(Records excerpted from a collection)
+++

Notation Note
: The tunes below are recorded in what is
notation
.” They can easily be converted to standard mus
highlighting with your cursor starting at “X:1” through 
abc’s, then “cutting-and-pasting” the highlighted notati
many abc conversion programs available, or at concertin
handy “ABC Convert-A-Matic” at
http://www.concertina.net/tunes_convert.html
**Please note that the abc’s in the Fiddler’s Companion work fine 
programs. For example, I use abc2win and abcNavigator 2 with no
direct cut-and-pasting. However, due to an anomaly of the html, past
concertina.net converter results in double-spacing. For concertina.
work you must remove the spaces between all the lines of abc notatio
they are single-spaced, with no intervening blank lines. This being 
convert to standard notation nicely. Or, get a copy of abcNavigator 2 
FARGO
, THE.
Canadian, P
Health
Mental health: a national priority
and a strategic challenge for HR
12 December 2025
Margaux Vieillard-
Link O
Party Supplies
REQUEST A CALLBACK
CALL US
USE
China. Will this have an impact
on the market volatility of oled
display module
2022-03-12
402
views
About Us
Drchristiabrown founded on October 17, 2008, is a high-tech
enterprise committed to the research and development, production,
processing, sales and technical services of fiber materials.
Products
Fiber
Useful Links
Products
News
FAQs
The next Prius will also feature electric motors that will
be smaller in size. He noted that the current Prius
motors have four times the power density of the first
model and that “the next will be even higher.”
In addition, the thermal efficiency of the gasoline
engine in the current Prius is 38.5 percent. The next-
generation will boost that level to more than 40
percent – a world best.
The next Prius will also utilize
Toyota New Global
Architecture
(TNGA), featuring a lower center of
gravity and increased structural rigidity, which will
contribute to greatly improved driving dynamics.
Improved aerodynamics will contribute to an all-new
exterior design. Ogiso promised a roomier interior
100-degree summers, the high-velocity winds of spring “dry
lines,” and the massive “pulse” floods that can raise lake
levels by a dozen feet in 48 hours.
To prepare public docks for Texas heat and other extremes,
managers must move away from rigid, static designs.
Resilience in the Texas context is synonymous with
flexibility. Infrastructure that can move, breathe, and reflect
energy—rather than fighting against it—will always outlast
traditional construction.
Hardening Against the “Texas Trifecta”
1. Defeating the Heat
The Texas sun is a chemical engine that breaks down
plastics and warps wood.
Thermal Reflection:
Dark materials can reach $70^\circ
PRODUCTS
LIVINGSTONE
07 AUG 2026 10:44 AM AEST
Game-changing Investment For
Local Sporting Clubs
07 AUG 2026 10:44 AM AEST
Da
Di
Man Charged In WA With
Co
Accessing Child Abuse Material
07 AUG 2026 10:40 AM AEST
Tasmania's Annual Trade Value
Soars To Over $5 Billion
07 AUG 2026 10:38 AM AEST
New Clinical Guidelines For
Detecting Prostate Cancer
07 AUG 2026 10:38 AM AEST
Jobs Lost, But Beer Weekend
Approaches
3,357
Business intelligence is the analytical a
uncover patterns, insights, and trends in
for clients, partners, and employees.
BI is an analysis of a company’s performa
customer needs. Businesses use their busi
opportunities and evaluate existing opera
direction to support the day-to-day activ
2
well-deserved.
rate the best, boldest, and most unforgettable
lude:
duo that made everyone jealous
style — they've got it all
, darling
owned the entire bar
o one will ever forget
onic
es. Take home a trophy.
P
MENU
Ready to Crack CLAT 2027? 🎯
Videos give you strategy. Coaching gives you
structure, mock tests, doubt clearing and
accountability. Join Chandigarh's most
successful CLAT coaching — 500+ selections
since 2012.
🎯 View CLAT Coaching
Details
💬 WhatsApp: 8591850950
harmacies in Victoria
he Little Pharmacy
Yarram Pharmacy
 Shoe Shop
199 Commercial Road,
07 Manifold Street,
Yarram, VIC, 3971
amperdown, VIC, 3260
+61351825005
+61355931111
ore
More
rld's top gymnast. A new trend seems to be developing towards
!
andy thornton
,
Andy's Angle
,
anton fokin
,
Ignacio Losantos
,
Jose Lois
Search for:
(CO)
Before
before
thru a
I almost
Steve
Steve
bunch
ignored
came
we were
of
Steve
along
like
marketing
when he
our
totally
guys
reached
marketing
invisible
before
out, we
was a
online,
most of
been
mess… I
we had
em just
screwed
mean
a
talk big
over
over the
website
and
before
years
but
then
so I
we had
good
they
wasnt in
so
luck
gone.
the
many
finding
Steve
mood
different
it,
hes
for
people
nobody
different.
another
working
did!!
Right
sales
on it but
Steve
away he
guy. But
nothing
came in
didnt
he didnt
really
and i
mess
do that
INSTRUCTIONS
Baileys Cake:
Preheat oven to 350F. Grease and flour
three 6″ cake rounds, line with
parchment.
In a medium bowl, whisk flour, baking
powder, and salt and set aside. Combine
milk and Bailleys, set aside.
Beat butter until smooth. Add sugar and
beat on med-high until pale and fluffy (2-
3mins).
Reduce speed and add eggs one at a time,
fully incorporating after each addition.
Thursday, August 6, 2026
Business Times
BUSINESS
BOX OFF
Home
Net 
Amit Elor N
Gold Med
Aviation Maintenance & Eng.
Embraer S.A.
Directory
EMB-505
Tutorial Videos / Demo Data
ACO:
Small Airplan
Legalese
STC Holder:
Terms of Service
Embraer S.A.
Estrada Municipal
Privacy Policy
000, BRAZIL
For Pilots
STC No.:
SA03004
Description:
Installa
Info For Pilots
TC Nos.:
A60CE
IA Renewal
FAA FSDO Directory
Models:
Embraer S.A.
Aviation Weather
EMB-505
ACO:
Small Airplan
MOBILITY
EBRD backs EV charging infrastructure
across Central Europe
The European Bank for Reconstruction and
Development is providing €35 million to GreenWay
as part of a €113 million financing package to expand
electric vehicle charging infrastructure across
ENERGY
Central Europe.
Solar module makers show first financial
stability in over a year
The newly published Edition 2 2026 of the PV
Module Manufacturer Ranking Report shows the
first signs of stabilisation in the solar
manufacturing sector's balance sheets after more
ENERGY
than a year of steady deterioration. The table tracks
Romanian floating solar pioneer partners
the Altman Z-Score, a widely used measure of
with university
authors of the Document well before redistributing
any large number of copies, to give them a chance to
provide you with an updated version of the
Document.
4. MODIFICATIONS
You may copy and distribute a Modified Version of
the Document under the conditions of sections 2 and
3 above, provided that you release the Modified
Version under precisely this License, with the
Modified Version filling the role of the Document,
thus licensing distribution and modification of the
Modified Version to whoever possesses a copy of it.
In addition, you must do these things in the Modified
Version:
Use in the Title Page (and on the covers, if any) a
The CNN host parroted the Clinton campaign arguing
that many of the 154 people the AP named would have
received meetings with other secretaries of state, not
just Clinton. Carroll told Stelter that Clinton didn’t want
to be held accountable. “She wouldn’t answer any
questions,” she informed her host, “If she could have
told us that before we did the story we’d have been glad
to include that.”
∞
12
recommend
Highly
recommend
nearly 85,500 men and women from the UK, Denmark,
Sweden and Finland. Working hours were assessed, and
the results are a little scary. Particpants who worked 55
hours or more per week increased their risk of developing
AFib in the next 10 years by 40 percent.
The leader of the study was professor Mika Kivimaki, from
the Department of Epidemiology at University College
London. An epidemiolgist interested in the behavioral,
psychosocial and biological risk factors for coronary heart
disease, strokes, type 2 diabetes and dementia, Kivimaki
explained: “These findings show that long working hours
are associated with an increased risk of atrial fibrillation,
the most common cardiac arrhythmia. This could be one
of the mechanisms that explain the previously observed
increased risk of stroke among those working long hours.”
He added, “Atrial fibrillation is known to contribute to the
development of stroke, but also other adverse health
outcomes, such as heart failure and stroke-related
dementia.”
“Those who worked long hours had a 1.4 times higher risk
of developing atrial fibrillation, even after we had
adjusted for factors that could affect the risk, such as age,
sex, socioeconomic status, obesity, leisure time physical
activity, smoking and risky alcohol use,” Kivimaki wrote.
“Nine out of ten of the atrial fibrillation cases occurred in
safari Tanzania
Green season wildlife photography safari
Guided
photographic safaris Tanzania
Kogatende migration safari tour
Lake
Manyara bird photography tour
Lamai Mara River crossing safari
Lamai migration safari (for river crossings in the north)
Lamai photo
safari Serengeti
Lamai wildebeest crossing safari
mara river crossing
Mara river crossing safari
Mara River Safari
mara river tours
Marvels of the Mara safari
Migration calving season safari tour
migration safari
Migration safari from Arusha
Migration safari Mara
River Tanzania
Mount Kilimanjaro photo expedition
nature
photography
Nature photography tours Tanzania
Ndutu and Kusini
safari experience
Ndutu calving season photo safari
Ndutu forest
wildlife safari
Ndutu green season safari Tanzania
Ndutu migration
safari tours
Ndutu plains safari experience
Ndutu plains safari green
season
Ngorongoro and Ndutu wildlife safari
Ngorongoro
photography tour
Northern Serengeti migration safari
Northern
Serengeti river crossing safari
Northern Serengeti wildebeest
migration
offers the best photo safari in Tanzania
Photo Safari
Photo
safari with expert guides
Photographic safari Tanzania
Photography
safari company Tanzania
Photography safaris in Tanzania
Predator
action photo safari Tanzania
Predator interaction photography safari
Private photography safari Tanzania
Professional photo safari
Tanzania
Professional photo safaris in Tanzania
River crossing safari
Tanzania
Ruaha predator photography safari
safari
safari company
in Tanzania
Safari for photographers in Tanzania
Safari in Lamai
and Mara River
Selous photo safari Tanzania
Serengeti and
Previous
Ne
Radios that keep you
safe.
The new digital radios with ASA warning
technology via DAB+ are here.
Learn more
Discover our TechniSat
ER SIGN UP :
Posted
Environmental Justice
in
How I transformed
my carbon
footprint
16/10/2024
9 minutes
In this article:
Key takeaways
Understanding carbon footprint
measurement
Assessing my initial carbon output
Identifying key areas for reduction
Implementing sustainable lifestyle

+++

ASSIGNMENT
Write out only the lines from the very start of the entries above to the line that includes "concertina.net converter results", both ends included, each one unchanged.

WRITTEN RESPONSE
Notation Note
: The tunes below are recorded in what is
notation
.” They can easily be converted to standard mus
highlighting with your cursor starting at “X:1” through 
abc’s, then “cutting-and-pasting” the highlighted notati
many abc conversion programs available, or at concertin
handy “ABC Convert-A-Matic” at
http://www.concertina.net/tunes_convert.html
**Please note that the abc’s in the Fiddler’s Companion work fine 
programs. For example, I use abc2win and abcNavigator 2 with no
direct cut-and-pasting. However, due to an anomaly of the html, past
concertina.net converter results in double-spacing. For concertina.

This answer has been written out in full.